Activity:
Copy out every line of the data where the word "Export" is found.

----- Data supplied

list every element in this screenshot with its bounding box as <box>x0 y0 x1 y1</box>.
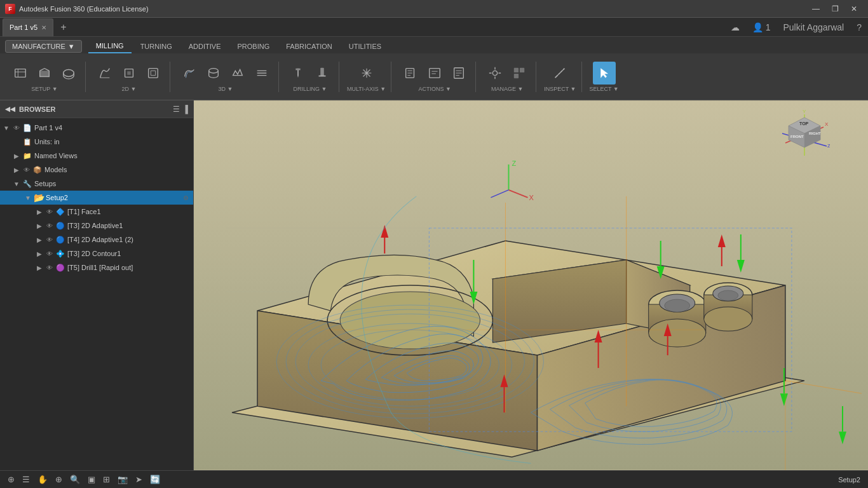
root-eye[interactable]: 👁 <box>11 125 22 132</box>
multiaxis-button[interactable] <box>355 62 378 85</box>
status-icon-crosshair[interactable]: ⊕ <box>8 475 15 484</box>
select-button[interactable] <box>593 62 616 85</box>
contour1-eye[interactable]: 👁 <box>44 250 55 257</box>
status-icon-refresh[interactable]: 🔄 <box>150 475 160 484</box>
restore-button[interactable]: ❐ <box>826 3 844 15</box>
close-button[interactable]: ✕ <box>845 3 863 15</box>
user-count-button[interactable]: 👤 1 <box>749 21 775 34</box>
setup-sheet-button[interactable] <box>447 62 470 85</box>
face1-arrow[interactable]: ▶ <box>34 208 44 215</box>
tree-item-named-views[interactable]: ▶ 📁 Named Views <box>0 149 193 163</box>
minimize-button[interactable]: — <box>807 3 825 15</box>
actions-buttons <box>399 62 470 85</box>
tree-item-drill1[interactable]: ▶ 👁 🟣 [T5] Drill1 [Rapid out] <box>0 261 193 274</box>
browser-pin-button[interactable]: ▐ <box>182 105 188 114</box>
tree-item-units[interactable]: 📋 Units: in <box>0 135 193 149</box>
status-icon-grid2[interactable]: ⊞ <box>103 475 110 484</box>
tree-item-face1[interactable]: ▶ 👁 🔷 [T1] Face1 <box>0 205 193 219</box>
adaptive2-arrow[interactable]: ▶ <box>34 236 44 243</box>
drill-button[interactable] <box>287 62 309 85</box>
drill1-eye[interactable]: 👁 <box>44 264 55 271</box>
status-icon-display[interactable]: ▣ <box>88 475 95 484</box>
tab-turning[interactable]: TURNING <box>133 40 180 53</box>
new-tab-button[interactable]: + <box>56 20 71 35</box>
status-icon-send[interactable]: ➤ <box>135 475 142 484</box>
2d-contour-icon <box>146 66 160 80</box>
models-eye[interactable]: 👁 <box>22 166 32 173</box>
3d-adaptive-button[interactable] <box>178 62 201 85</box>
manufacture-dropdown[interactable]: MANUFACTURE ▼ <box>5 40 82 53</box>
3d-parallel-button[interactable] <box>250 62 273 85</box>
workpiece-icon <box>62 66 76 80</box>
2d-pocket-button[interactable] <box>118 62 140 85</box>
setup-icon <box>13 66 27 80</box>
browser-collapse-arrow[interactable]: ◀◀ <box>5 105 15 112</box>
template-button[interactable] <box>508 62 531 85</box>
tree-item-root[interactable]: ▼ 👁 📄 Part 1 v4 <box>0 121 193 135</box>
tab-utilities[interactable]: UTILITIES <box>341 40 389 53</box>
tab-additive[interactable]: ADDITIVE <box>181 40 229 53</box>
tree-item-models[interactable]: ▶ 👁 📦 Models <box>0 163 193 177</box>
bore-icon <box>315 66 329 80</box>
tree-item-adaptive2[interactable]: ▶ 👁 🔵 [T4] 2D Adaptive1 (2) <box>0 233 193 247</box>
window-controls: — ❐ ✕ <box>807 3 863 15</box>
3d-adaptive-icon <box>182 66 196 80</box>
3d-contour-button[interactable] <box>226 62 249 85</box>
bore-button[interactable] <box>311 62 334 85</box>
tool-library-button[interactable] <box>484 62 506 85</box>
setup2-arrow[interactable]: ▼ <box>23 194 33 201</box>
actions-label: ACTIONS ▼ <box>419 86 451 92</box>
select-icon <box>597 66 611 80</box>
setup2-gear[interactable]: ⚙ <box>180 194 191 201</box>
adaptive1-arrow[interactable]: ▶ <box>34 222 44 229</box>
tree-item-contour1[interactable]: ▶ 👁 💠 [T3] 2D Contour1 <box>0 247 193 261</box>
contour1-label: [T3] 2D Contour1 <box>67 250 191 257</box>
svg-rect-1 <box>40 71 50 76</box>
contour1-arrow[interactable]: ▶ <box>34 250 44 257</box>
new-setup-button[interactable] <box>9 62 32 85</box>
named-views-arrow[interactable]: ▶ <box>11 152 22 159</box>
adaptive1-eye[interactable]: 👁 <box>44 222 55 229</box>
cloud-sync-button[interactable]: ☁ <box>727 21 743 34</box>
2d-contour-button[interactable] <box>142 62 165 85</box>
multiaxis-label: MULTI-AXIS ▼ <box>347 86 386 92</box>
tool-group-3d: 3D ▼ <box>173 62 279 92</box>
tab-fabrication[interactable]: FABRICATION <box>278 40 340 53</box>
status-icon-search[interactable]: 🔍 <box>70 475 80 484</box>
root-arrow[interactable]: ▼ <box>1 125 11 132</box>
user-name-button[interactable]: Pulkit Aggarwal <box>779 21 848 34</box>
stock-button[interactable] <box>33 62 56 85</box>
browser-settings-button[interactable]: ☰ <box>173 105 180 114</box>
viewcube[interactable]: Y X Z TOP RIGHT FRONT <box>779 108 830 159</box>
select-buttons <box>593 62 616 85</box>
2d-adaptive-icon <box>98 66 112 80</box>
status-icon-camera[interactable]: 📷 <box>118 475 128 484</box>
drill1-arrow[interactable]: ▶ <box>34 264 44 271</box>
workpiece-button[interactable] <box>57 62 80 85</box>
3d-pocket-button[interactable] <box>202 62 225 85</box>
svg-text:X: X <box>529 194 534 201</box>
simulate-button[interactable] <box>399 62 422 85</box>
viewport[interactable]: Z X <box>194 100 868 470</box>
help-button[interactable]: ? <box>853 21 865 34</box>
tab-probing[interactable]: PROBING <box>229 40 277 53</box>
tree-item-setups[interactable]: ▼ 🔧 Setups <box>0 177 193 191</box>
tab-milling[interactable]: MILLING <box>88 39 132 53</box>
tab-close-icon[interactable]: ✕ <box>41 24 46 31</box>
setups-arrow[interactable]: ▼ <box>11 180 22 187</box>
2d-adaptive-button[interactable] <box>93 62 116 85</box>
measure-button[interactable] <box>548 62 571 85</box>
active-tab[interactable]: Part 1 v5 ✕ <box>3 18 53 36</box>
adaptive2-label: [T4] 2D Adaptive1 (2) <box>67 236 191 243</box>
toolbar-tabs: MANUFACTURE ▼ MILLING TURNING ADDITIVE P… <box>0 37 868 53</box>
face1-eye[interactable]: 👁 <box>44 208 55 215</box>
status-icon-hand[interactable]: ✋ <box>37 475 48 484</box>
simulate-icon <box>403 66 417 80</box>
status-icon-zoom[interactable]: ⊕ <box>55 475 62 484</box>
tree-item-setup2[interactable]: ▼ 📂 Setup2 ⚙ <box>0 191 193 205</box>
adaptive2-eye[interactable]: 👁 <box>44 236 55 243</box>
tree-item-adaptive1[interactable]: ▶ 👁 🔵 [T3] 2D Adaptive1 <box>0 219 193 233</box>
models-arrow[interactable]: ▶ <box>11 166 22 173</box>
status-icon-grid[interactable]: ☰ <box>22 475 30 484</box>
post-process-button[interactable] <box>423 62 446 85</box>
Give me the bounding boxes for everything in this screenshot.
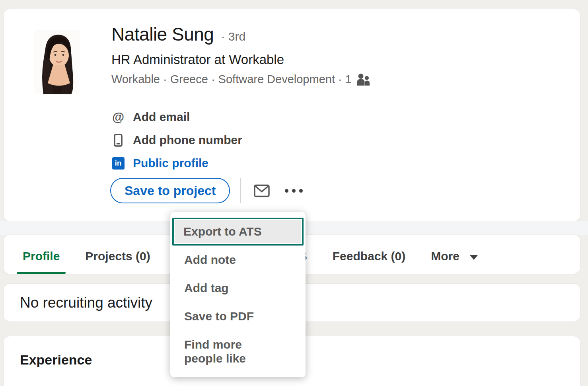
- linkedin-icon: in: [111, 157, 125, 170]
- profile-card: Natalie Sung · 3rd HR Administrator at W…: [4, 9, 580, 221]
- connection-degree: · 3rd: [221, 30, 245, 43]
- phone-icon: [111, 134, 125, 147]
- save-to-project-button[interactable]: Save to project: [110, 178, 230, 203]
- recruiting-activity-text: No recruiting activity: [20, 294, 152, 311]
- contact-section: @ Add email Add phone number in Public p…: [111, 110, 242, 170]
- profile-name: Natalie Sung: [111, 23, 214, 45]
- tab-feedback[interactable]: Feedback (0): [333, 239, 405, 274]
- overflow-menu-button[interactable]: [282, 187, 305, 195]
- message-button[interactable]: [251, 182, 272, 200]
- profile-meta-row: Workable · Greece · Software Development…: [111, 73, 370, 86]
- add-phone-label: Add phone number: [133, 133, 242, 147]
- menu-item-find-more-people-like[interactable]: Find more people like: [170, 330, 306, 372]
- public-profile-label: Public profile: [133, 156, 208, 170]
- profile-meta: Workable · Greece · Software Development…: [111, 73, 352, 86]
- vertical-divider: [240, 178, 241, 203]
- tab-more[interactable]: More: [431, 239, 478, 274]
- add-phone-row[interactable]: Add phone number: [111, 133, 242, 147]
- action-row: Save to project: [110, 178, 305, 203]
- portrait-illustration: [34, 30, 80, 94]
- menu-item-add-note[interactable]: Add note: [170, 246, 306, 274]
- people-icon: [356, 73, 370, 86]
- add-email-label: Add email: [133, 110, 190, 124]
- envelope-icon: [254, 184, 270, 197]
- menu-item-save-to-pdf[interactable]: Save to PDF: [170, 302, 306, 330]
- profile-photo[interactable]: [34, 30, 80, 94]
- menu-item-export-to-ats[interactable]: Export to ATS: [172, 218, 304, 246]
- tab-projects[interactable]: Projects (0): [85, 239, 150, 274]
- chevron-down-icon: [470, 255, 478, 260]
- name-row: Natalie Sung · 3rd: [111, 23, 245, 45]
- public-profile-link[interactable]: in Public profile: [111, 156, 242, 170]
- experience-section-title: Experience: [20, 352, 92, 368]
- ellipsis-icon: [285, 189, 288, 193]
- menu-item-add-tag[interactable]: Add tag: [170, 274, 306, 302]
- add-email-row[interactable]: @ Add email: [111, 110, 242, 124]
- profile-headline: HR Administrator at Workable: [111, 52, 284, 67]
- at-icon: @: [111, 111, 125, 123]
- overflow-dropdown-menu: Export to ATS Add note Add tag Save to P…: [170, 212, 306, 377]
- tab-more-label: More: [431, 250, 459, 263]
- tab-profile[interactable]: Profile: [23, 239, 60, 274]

----------

Output of the task:
- menu-item-export-to-ats[interactable]: Export to ATS: [172, 218, 304, 246]
- overflow-dropdown-menu: Export to ATS Add note Add tag Save to P…: [170, 212, 306, 377]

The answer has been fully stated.